[Supplied entries]:
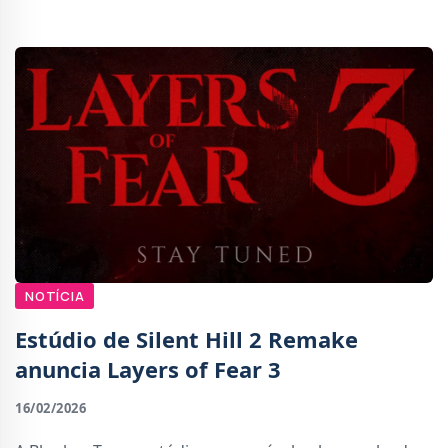
jogo mais rápido da série a atingir este
NOTÍCIA
Estúdio de Silent Hill 2 Remake
anuncia Layers of Fear 3
16/02/2026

[Problem]:
Give the data again word for word, without pictures.

[Exercise answer]:
jogo mais rápido da série a atingir este
NOTÍCIA
Estúdio de Silent Hill 2 Remake
anuncia Layers of Fear 3
16/02/2026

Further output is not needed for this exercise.